What is currently emerging, in short, is a middle way between the warring fundamentalisms – religious and scientific – that have dominated recent public discourse; specifically, an expanded science-based understanding of nature that can accommodate empirical realities of spiritual sorts while also rejecting rationally untenable “overbeliefs” of the sorts targeted by critics of institutional religions. This emerging vision is both scientifically justifiable and spiritually satisfying, combining the best aspects of our scientific and religious heritage in an intellectually responsible effort to reconcile these two greatest forces in human history. It can provide sustenance in particular to persons who view themselves as “spiritual but not religious”, and to those who remain in a traditional faith but are troubled by inescapable conflicts between elements of religious doctrine and the teachings of science. At the same time, like traditional faiths, it makes room for the possibility of postmortem survival and can therefore provide comfort to persons who are facing the reality of death, whether for themselves or for loved ones such as aging parents, or who have themselves encountered 3
powerful mystical-type experiences through meditation, psychedelics, or a close brush with death.

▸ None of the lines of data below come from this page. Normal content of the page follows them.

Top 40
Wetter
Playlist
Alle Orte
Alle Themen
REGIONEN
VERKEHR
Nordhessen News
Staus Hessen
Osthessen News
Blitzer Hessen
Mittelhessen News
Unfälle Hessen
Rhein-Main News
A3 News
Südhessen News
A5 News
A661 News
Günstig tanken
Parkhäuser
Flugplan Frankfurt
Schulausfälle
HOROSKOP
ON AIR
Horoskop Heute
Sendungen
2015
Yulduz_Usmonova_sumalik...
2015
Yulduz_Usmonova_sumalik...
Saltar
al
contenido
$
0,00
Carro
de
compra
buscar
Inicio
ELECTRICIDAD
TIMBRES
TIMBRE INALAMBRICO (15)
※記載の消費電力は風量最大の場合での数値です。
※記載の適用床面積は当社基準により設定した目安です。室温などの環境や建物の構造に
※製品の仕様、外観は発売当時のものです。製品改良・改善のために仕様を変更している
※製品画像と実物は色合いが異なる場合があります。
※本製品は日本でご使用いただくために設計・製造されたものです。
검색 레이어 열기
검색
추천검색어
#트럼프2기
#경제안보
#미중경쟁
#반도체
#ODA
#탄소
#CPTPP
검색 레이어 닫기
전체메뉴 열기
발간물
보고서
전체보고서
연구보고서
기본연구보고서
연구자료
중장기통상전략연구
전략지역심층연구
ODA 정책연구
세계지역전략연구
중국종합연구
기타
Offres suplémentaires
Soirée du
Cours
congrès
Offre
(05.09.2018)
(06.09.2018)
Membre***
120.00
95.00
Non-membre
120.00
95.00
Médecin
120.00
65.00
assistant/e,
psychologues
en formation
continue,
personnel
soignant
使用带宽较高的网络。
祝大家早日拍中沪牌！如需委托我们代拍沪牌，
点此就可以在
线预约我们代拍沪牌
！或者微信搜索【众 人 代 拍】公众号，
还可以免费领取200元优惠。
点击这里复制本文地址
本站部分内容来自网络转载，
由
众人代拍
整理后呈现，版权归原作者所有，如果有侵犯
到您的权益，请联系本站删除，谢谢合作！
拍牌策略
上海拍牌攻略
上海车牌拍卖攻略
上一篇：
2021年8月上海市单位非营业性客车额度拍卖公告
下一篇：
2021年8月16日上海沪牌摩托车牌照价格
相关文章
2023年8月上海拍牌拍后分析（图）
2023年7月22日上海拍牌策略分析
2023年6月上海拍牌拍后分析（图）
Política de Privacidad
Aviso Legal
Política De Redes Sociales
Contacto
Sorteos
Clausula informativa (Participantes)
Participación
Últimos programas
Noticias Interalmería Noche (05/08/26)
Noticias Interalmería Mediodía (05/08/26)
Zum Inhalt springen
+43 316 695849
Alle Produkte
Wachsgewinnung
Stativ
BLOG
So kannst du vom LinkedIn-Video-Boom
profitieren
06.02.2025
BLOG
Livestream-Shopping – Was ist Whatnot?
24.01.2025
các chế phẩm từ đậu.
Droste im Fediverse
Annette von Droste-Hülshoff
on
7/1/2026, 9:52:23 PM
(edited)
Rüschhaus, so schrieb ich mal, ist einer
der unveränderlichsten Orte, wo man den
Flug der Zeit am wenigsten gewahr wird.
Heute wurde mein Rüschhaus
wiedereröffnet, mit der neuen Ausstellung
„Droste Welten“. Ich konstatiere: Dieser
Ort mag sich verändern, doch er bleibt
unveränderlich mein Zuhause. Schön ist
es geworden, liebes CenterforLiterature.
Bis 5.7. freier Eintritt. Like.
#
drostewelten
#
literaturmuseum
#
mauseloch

The vision sketched here provides an antidote to the prevailing postmodern disenchantment of the world and demeaning of human possibilities. It not only more accurately and fully reflects our human condition but engenders hope and encourages ego-surpassing forms of human flourishing. It offers reasons for us to believe that freedom is real, that our human choices matter, and that we have barely scratched the surface of our human potentials. It also addresses the urgent need for a greater sense of worldwide community and interdependence - a sustainable ethos - by demonstrating that under the surface we and the world are much more extensively interconnected than previously recognized.
Our individual and collective human fates in these dangerous and difficult times – indeed, the fate of our precious planet and all of its passengers - may ultimately hinge upon wider recognition and more effective utilization of the higher states of being that are potentially available to us but largely ignored or even actively suppressed by our postmodern civilization with its strange combination of self-aggrandizing individualism and fundamentalist tribalisms. Availability of this improved worldview does not guarantee its acceptance, of course, and even widespread acceptance would not guarantee that its potential benefits will be fully realized, or its potential abuses adequately controlled. But a viable pathway to a better world does appear in principle to be opening up.

1 comment:

Don said...

I'm surprised nobody has posted yet - what a beautiful, elegant concise statement - not only of what ails our sciences, but of the root of the rot at the heart of our currently disintegrating global society.

Are there enough people willing to listen before we destroy ourselves?